L’Italia offre al turista luoghi storici ed artistici unici al mondo, ma anche bellezze paessaggistiche da togliere il fiato, specialmente lungo la costa. Non possono quindi mancare meravigliosi locali sulla spiaggia tutti da scoprire.

Dato l’approssimarsi della stagione estiva, abbiamo quindi pensato di raccogliere una selezione di alcune delle migliori spiagge dove passare una notte di ballo e di svago: dal mar Tirreno allo Ionio, passando per la riviera Adriatica.

Locali sulla spiaggia: da Nord a Sud

Una delle mete più ambite da giovani e adulti è la Versilia, con i suoi locali di tendenza e le sue spiagge ricche di stabilimenti balneari.
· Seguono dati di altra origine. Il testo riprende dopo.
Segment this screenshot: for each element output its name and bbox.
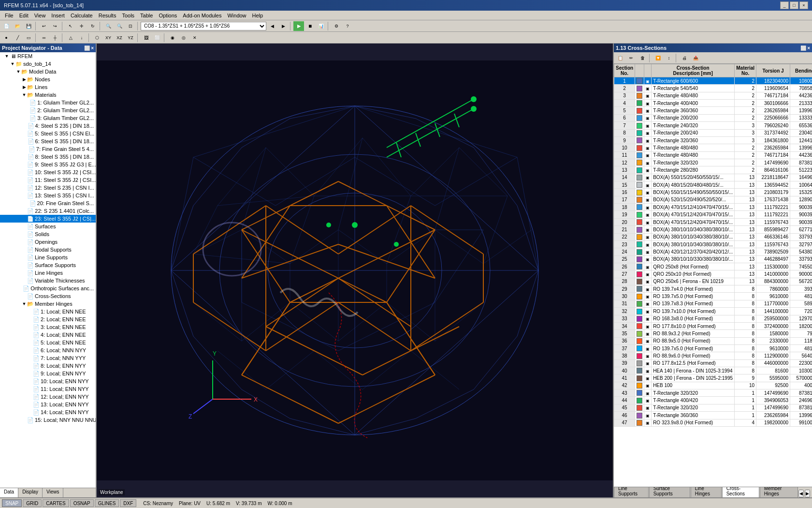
tree-item[interactable]: ▼📂Member Hinges	[0, 300, 96, 308]
table-row[interactable]: 26▣QRO 250x8 (Hot Formed)131153000007455…	[614, 263, 812, 270]
nav-close-btn[interactable]: ×	[91, 45, 94, 51]
right-tab-surface-supports[interactable]: Surface Supports	[649, 487, 690, 497]
table-row[interactable]: 11▣T-Rectangle 480/480274671718444236800…	[614, 151, 812, 159]
tree-item[interactable]: 📄15: Local; NNY NNU NNU...	[0, 416, 96, 424]
table-row[interactable]: 33▣RO 168.3x8.0 (Hot Formed)825950000012…	[614, 315, 812, 322]
nav-tree[interactable]: ▼🖥RFEM▼📁sdo_tob_14▼📂Model Data▶📂Nodes▶📂L…	[0, 52, 96, 488]
table-row[interactable]: 34▣RO 177.8x10.0 (Hot Formed)83724000001…	[614, 322, 812, 329]
table-row[interactable]: 27▣QRO 250x10 (Hot Formed)13141000000900…	[614, 270, 812, 278]
tree-item[interactable]: ▼📁sdo_tob_14	[0, 60, 96, 68]
menu-item-calculate[interactable]: Calculate	[68, 12, 96, 19]
snap-node-btn[interactable]: ◉	[167, 33, 178, 43]
table-row[interactable]: 38▣RO 88.9x6.0 (Hot Formed)8112900000564…	[614, 352, 812, 359]
right-tab-member-hinges[interactable]: Member Hinges	[760, 487, 798, 497]
tree-item[interactable]: 📄Surfaces	[0, 223, 96, 230]
table-row[interactable]: 21▣BOX(A) 380/10/10/340/380/380/10/...13…	[614, 226, 812, 233]
table-row[interactable]: 35▣RO 88.9x3.2 (Hot Formed)8158000079200…	[614, 330, 812, 337]
results-btn[interactable]: 📊	[316, 21, 326, 31]
undo-btn[interactable]: ↩	[39, 21, 49, 31]
rotate-btn[interactable]: ↻	[87, 21, 98, 31]
surface-btn[interactable]: ▭	[23, 33, 34, 43]
tree-item[interactable]: 📄1: Glulam Timber GL2...	[0, 99, 96, 106]
tree-item[interactable]: 📄3: Local; ENN NEE	[0, 323, 96, 331]
tree-item[interactable]: 📄Nodal Supports	[0, 246, 96, 254]
table-row[interactable]: 12▣T-Rectangle 320/320214749969087381337…	[614, 159, 812, 166]
tree-item[interactable]: 📄12: Steel S 235 | CSN I...	[0, 184, 96, 192]
table-row[interactable]: 18▣BOX(A) 470/15/12/410/470/470/15/...13…	[614, 204, 812, 211]
cross-btn[interactable]: ┼	[50, 33, 60, 43]
menu-item-file[interactable]: File	[2, 12, 16, 19]
tree-item[interactable]: 📄22: S 235 1.4401 (Colc...	[0, 207, 96, 215]
node-btn[interactable]: ●	[1, 33, 12, 43]
table-row[interactable]: 44▣T-Rectangle 400/420139490605324696002…	[614, 397, 812, 404]
table-row[interactable]: 6▣T-Rectangle 200/2002225066666133333344…	[614, 114, 812, 121]
tree-item[interactable]: 📄3: Glulam Timber GL2...	[0, 114, 96, 122]
table-row[interactable]: 40▣HEA 140 | Ferona - DIN 1025-3:1994881…	[614, 367, 812, 374]
status-btn-snap[interactable]: SNAP	[2, 499, 22, 507]
table-row[interactable]: 10▣T-Rectangle 480/480223626598413996800…	[614, 144, 812, 151]
tree-item[interactable]: 📄12: Local; ENN NYY	[0, 393, 96, 401]
table-row[interactable]: 20▣BOX(A) 470/15/12/420/470/470/15/...13…	[614, 218, 812, 225]
tree-item[interactable]: 📄9: Steel S 355 J2 G3 | E...	[0, 161, 96, 168]
rt-new-btn[interactable]: 📋	[615, 53, 625, 63]
tree-item[interactable]: 📄11: Local; ENN NYY	[0, 385, 96, 393]
tree-item[interactable]: 📄Surface Supports	[0, 261, 96, 269]
tree-item[interactable]: ▼📂Model Data	[0, 68, 96, 75]
menu-item-options[interactable]: Options	[156, 12, 180, 19]
table-row[interactable]: 4▣T-Rectangle 400/4002360106666213333350…	[614, 100, 812, 107]
tree-item[interactable]: 📄Variable Thicknesses	[0, 277, 96, 284]
status-btn-cartes[interactable]: CARTES	[43, 499, 69, 507]
rt-edit-btn[interactable]: ✏	[626, 53, 637, 63]
table-row[interactable]: 28▣QRO 250x6 | Ferona - EN 1021913884300…	[614, 278, 812, 285]
table-row[interactable]: 16▣BOX(A) 550/15/15/490/550/550/15/...13…	[614, 189, 812, 196]
table-row[interactable]: 43▣T-Rectangle 320/320114749969087381337…	[614, 389, 812, 397]
cross-table[interactable]: SectionNo.Cross-SectionDescription [mm]M…	[614, 64, 812, 487]
tree-item[interactable]: 📄2: Local; ENN NEE	[0, 315, 96, 323]
right-tab-line-supports[interactable]: Line Supports	[614, 487, 649, 497]
tree-item[interactable]: 📄Orthotropic Surfaces anc...	[0, 284, 96, 292]
close-btn[interactable]: ×	[799, 1, 808, 9]
table-row[interactable]: 2▣T-Rectangle 540/5402119609654708587980…	[614, 85, 812, 92]
rt-export-btn[interactable]: 📤	[690, 53, 701, 63]
tree-item[interactable]: 📄Line Supports	[0, 254, 96, 261]
tree-item[interactable]: 📄Cross-Sections	[0, 292, 96, 300]
minimize-btn[interactable]: _	[780, 1, 789, 9]
table-row[interactable]: 45▣T-Rectangle 320/320114749969087381337…	[614, 404, 812, 411]
table-row[interactable]: 32▣RO 139.7x10.0 (Hot Formed)81441000007…	[614, 308, 812, 315]
table-row[interactable]: 47▣RO 323.9x8.0 (Hot Formed)419820000099…	[614, 419, 812, 426]
tree-item[interactable]: 📄Openings	[0, 238, 96, 246]
table-row[interactable]: 9▣T-Rectangle 320/3603184361800124416000…	[614, 136, 812, 144]
viewport[interactable]: Y X Z Workplane	[97, 44, 613, 497]
status-btn-osnap[interactable]: OSNAP	[70, 499, 94, 507]
tree-item[interactable]: ▼🖥RFEM	[0, 52, 96, 60]
table-row[interactable]: 15▣BOX(A) 480/15/20/480/480/15/...131365…	[614, 181, 812, 189]
table-row[interactable]: 1▣T-Rectangle 600/6002182304000108000000…	[614, 77, 812, 85]
tab-scroll-right[interactable]: ▶	[805, 490, 810, 497]
load-btn[interactable]: ↓	[76, 33, 87, 43]
table-row[interactable]: 36▣RO 88.9x5.0 (Hot Formed)8233000011800…	[614, 337, 812, 344]
table-row[interactable]: 13▣T-Rectangle 280/280286461610651223444…	[614, 166, 812, 174]
right-tab-cross-sections[interactable]: Cross-Sections	[722, 487, 759, 497]
table-row[interactable]: 39▣RO 177.8x12.5 (Hot Formed)84460000002…	[614, 359, 812, 367]
tree-item[interactable]: 📄4: Local; ENN NEE	[0, 331, 96, 339]
open-btn[interactable]: 📂	[12, 21, 23, 31]
nav-tab-display[interactable]: Display	[18, 488, 43, 497]
stop-btn[interactable]: ⏹	[304, 21, 315, 31]
nav-float-btn[interactable]: ⬜	[84, 45, 90, 51]
table-row[interactable]: 30▣RO 139.7x5.0 (Hot Formed)896100004810…	[614, 293, 812, 300]
tree-item[interactable]: 📄8: Steel S 355 | DIN 18...	[0, 153, 96, 161]
tree-item[interactable]: 📄11: Steel S 355 J2 | CSI...	[0, 176, 96, 184]
table-row[interactable]: 5▣T-Rectangle 360/3602236265984139968000…	[614, 107, 812, 114]
zoom-in-btn[interactable]: 🔍	[103, 21, 114, 31]
tree-item[interactable]: 📄Solids	[0, 230, 96, 238]
table-row[interactable]: 42▣HEB 100109250040000001	[614, 382, 812, 389]
new-btn[interactable]: 📄	[1, 21, 12, 31]
settings-btn[interactable]: ⚙	[331, 21, 342, 31]
tree-item[interactable]: 📄6: Local; NNN NYY	[0, 346, 96, 354]
move-btn[interactable]: ✛	[76, 21, 87, 31]
menu-item-tools[interactable]: Tools	[119, 12, 137, 19]
table-row[interactable]: 8▣T-Rectangle 200/2403317374492230400016…	[614, 129, 812, 136]
wire-btn[interactable]: ⬜	[152, 33, 162, 43]
zoom-out-btn[interactable]: 🔍	[114, 21, 125, 31]
nav-tab-data[interactable]: Data	[0, 488, 18, 497]
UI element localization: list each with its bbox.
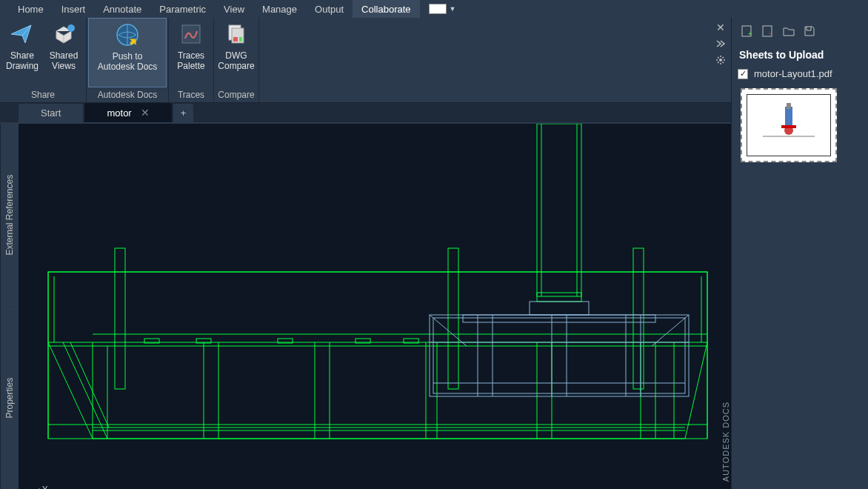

Forte dei Marmi resta la destinazione più gettonata ed è qui che possiamo trovare La Capannina dei Franceschi, attività storica resa celebre dai film di Jerry Calà e Christian de Sica durante gli anni Ottanta.

La Capannina ha rappresentato e continua a rappresentare un punto di ritrovo per divi dello spettacolo, sportivi, politici e grandi industriali. Oltre alla discoteca, al ristorante e al piano bar, la struttura possiede diverse sale per celebrare eventi e matrimoni o per svolgere meeting e convegni.

A pochi chilometri c’è Marina di Pietrasanta, dove troviamo l’Otras Beach Club. Il locale è stato ideato dai migliori designer della penisola, basandosi sui concetti del beach entertainement e della club culture internazional.

Per quanto riguarda il versante adriatico la tradizione ci indica le coste della riviera romagnola: Rimini e Riccione restano una tappa obbligatoria per chi ama ballare in spiaggia.

Il Cocoricò, nonostante le polemiche degli ultimi anni, continua a rappresentare la vera attrattiva di Riccione: con i suoi ospiti internazionali e le sue serate da tutto esaurito è uno dei club più celebri e frequentati di tutta Europa.

Si trova invece a Milano Marittima tappa obbligata sarà il Papeete Beach, noto per le compilation estive che hanno accompagnato generazioni di giovani. I party firmati Papeete tra l’altro arrivano sulle spiagge di tutta Italia con i tour estivi On the road.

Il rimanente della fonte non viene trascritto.